### GIVEN RECORDS
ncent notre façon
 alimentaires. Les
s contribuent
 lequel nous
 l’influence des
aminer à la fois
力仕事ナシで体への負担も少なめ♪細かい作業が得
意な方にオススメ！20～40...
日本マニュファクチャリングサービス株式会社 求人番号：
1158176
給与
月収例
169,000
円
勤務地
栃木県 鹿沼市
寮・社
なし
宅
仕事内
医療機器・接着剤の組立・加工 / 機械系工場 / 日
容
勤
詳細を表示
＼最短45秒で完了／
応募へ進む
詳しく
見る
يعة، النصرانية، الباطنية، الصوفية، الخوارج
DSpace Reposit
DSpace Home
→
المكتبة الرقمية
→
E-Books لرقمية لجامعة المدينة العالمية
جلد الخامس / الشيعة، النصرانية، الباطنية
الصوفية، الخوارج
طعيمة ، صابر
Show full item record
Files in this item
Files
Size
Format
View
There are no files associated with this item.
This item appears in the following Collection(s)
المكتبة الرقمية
######
WHAT YOU ARE ASKED TO DO
The whole listing above must be copied exactly.

WRITTEN SOLUTION
ncent notre façon
 alimentaires. Les
s contribuent
 lequel nous
 l’influence des
aminer à la fois
力仕事ナシで体への負担も少なめ♪細かい作業が得
意な方にオススメ！20～40...
日本マニュファクチャリングサービス株式会社 求人番号：
1158176
給与
月収例
169,000
円
勤務地
栃木県 鹿沼市
寮・社
なし
宅
仕事内
医療機器・接着剤の組立・加工 / 機械系工場 / 日
容
勤
詳細を表示
＼最短45秒で完了／
応募へ進む
詳しく
見る
يعة، النصرانية، الباطنية، الصوفية، الخوارج
DSpace Reposit
DSpace Home
→
المكتبة الرقمية
→
E-Books لرقمية لجامعة المدينة العالمية
جلد الخامس / الشيعة، النصرانية، الباطنية
الصوفية، الخوارج
طعيمة ، صابر
Show full item record
Files in this item
Files
Size
Format
View
There are no files associated with this item.
This item appears in the following Collection(s)
المكتبة الرقمية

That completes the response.